The treatment of the BDI and BDII also differs both medically and psychotherapeutically. The treatment with antidepressants is typically received by more than half of patients with BDII compared to one-third of patients with BDI (Baldessarini et al., 2019). Such a division is usually explained by a more significant number of depressive episodes in BDI patients (Baldessarini et al., 2019). Thus, lamotrigine is twice as common in treating BDII than BDI. On the other hand, mood stabilizers and antipsychotic drugs are more common in patients with BDI (Karanti et al., 2020). Quetiapine and benzodiazepines do not appear to provide a different effect for both types of bipolar disorder, despite the prevalence of anxiety disorders in patients with BDII (Karanti et al., 2020). Psychotherapy is statistically more common in treating BDII due to higher psychiatric comorbidity and other underlying personality disorders in BDII.

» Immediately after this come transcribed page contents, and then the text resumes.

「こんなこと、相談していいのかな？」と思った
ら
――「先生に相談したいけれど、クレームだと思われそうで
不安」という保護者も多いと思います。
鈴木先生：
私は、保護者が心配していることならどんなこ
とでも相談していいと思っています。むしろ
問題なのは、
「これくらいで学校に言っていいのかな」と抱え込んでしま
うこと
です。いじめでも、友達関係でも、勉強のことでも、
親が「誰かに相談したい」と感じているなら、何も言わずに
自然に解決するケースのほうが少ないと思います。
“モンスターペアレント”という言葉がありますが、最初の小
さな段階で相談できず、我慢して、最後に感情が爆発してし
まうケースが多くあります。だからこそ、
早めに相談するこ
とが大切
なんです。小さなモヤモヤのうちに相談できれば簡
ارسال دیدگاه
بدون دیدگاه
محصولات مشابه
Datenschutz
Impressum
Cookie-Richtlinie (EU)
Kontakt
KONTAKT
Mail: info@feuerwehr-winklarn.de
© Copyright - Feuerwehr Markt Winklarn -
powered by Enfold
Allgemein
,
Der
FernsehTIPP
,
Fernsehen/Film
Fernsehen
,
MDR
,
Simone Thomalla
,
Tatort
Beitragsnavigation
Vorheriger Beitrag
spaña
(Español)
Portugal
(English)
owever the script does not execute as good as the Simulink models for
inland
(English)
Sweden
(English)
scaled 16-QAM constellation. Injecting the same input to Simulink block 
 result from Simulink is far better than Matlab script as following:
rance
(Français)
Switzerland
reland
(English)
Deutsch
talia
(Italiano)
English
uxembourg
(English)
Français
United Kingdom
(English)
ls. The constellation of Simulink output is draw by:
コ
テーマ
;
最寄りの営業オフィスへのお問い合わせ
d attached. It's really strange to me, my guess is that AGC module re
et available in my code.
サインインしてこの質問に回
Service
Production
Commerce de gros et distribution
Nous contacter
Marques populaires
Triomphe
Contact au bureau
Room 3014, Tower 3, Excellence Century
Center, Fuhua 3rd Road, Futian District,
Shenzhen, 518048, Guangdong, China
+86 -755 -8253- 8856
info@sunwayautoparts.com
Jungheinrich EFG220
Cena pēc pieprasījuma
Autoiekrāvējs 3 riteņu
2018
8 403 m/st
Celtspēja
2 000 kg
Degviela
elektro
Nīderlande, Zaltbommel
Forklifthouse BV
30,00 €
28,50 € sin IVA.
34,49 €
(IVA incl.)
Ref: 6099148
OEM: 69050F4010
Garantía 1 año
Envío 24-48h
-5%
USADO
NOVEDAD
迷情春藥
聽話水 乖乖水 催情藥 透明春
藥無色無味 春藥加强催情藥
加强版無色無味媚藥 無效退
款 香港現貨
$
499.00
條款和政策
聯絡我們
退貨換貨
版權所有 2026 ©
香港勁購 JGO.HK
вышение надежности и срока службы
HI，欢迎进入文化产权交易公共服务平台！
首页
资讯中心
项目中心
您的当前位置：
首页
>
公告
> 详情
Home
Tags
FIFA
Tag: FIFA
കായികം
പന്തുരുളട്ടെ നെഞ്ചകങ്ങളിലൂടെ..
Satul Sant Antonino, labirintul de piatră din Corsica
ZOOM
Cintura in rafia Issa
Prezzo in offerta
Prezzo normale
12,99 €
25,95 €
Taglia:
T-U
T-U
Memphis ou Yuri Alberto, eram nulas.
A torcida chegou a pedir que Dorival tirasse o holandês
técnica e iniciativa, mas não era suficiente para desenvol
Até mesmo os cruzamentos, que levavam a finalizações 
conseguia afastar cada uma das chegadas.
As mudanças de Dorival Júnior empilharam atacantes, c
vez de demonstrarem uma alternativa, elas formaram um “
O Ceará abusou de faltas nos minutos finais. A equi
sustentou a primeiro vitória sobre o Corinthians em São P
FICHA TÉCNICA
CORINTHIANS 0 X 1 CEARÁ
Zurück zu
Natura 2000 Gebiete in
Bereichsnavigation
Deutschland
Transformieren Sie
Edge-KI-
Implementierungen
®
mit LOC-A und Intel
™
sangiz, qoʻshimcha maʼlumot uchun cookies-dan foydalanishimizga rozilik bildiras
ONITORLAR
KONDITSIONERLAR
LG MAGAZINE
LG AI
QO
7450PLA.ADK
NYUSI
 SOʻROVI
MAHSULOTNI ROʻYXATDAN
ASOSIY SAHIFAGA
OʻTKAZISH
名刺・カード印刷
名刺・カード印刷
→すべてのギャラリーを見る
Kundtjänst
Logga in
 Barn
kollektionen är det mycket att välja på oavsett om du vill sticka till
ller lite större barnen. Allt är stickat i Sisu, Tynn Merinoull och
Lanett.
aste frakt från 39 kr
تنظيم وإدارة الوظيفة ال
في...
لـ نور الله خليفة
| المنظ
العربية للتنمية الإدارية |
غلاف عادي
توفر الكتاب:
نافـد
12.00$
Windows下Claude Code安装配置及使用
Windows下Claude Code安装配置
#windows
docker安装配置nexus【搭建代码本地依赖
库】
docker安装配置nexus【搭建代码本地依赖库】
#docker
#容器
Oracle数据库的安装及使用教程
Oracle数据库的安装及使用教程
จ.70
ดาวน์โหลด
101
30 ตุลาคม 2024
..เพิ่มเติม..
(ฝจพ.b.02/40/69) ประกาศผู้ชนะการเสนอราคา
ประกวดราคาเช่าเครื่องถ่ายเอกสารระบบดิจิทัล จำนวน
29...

Altogether, bipolar disorder type II presents a complex disorder that should be treated with extreme consideration. The specific phase of hypomania or depression needs specially tailored treatment. It requires the symptomatic analysis to determine the diagnosis first and then manage the psychotherapeutic and pharmaceutic treatment. These steps predetermine the manageability of the disorder and the person’s ability to function in society and decrease the adverse effects of the disorder and medication. The adequately managed BDII can become a manageable condition that does not prevent a person’s functioning.


Bayes, A., Parker, G., & Paris, J. (2019). Differential diagnosis of bipolar II disorder and borderline personality disorder. Current Psychiatry Reports, 21(12), 125. Web.

Baldessarini, R. J., Tondo, L., & Vázquez, G. H. (2019). Pharmacological treatment of the adult bipolar disorder. Molecular Psychiatry, 24(2), 198-217. Web.

Godman, B., Grobler, C., Van-De-Lisle, M., Wale, J., Barbosa, W. B., Massele, A., Opondo, P., Petrova, G., Tachkov, K., Sefah, I., Alrasheedy, A. A., Unnikrishnan, M. K., Garuoliene, K., Bamitale, K., Kibuule, D., Kalemeera, F., Fadare, J., Khan, T. A., Hussain, S.,… Abdulsalim, S. (2019). Pharmacotherapeutic interventions for bipolar disorder type II: Addressing multiple symptoms and approaches with a particular emphasis on strategies in lower and middle-income countries. Expert Opinion on Pharmacotherapy, 20(18), 2237-2255. Web.

Karanti, A., Kardell, M., Joas, E., Runeson, B., Pålsson, E., & Landén, M. (2020). Characteristics of bipolar I and II disorder: A study of 8766 individuals. Bipolar Disorders, 22(4), 392-400. Web.

Vieta, E., Berk, M., Schulze, T. G., Carvalho, A. F., Suppes, T., Calabrese, J. R., Gao, K., Miskowiak, W. K., Grande, I. (2018). Bipolar disorders. Nature Reviews Disease Primers, 4(1), 1-16. Web.